● EXERCISE PROMPT
How do the lines below between the ones holding "caractérisée, la fraude fiscale" and "tradiciones y, por", inclusive, read? Give them again exactly, with no other lines.

● DATA RECORDS
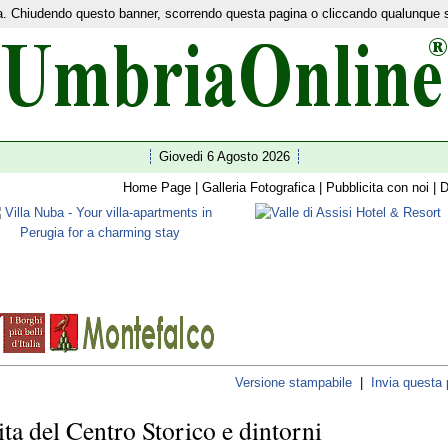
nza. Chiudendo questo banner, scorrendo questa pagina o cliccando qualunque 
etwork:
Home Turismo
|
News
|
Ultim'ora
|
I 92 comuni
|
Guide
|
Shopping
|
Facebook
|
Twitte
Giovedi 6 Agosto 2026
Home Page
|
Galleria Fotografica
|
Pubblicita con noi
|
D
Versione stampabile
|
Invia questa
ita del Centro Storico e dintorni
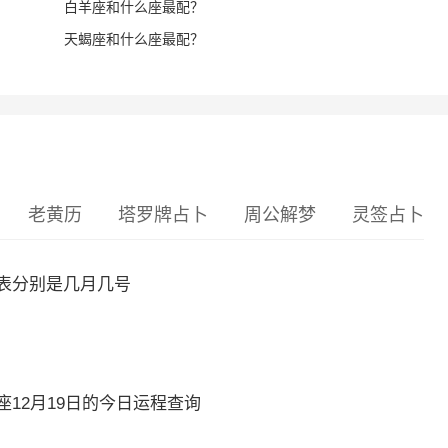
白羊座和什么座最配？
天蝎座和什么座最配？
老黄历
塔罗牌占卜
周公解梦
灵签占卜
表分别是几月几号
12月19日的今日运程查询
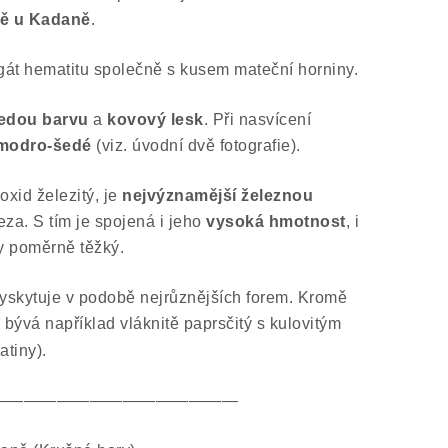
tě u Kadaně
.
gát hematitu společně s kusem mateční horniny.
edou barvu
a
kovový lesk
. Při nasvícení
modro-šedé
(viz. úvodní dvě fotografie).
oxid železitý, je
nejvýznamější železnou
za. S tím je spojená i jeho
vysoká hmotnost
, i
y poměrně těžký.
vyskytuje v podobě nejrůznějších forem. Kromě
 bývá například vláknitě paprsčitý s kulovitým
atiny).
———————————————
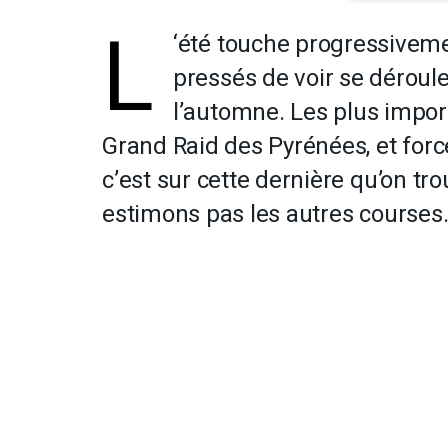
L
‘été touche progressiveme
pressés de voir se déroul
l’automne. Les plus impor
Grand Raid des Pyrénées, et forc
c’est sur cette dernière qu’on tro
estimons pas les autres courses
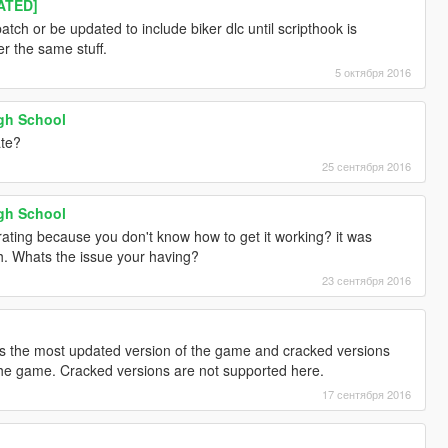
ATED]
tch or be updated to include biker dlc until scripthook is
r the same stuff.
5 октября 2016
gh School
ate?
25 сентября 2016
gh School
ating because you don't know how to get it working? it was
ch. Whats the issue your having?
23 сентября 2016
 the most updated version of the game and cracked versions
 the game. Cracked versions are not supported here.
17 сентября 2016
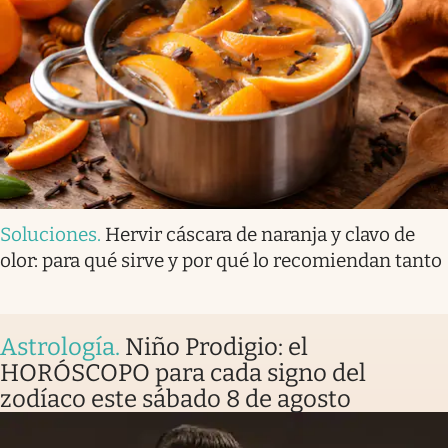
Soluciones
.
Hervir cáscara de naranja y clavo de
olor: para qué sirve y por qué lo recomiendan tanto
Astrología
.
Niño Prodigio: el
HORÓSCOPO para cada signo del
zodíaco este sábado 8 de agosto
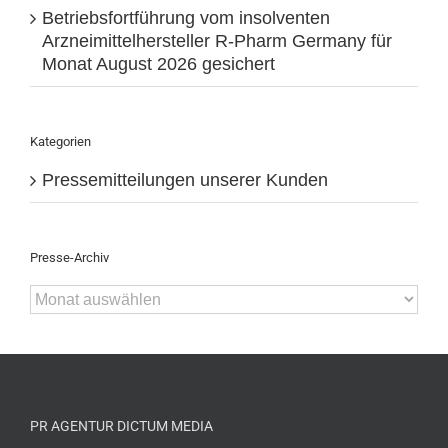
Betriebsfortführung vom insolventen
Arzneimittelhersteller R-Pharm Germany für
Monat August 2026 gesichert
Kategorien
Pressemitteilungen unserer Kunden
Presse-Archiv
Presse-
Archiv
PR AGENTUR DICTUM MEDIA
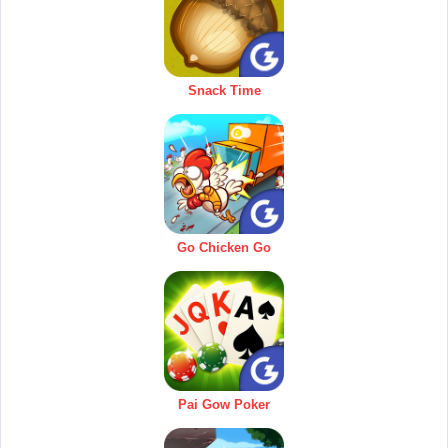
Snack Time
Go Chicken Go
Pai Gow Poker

...

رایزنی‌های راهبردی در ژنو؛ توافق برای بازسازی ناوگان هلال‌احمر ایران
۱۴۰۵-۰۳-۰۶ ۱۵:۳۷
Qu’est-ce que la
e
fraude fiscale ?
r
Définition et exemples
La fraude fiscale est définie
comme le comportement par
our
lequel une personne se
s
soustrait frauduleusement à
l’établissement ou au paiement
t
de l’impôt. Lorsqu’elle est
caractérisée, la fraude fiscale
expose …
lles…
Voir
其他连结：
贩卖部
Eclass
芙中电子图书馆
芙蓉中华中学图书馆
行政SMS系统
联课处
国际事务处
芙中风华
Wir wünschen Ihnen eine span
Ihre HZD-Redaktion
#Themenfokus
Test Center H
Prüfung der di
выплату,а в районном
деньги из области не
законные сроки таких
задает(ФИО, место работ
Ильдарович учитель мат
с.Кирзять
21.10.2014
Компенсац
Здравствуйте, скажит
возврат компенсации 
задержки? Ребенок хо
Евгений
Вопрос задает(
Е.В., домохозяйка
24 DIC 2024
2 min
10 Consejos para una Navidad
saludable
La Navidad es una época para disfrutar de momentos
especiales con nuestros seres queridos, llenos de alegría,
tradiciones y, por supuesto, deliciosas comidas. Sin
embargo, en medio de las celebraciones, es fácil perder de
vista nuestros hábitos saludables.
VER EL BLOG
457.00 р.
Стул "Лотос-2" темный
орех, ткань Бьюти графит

● ANSWER AREA
caractérisée, la fraude fiscale
expose …
lles…
Voir
其他连结：
贩卖部
Eclass
芙中电子图书馆
芙蓉中华中学图书馆
行政SMS系统
联课处
国际事务处
芙中风华
Wir wünschen Ihnen eine span
Ihre HZD-Redaktion
#Themenfokus
Test Center H
Prüfung der di
выплату,а в районном
деньги из области не
законные сроки таких
задает(ФИО, место работ
Ильдарович учитель мат
с.Кирзять
21.10.2014
Компенсац
Здравствуйте, скажит
возврат компенсации 
задержки? Ребенок хо
Евгений
Вопрос задает(
Е.В., домохозяйка
24 DIC 2024
2 min
10 Consejos para una Navidad
saludable
La Navidad es una época para disfrutar de momentos
especiales con nuestros seres queridos, llenos de alegría,
tradiciones y, por supuesto, deliciosas comidas. Sin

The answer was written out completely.